* ASSIGNED TASK *
Using the data below, copy out all lines with the word "pour".

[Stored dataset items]

__________________________________________________

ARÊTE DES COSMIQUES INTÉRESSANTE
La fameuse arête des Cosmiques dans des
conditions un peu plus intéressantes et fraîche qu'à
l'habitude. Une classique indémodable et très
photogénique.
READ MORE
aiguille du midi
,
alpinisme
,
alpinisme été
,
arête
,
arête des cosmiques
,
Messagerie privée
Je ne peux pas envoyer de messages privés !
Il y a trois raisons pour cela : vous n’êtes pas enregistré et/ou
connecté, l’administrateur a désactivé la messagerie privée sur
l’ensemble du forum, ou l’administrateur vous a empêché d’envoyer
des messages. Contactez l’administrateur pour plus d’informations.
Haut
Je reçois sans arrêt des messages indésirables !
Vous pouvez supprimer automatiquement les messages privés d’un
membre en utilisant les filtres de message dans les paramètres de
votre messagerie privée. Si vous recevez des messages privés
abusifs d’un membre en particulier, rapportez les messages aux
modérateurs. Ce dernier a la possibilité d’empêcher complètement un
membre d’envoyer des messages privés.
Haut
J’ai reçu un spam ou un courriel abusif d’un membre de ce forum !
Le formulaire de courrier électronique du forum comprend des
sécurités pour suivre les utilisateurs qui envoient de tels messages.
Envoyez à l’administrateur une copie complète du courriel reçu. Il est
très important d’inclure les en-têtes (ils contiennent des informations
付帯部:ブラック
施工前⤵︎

__________________________________________________

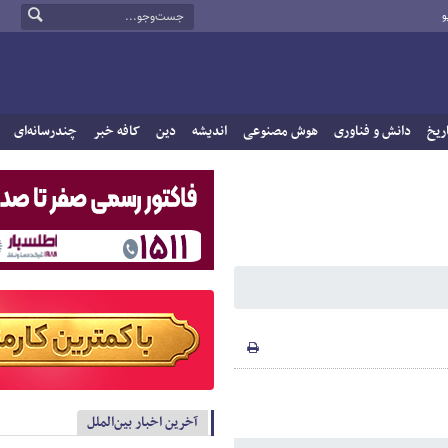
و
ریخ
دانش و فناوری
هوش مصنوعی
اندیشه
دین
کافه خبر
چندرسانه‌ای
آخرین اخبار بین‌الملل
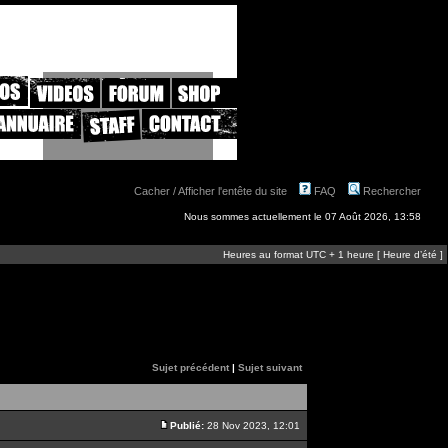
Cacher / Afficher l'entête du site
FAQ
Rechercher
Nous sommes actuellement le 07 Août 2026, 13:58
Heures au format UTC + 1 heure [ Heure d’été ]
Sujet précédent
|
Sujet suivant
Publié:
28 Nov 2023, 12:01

__________________________________________________

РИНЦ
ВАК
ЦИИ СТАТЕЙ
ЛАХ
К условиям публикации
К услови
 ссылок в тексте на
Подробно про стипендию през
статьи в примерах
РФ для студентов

__________________________________________________

* ANSWER AREA *
Il y a trois raisons pour cela : vous n’êtes pas enregistré et/ou
des messages. Contactez l’administrateur pour plus d’informations.
sécurités pour suivre les utilisateurs qui envoient de tels messages.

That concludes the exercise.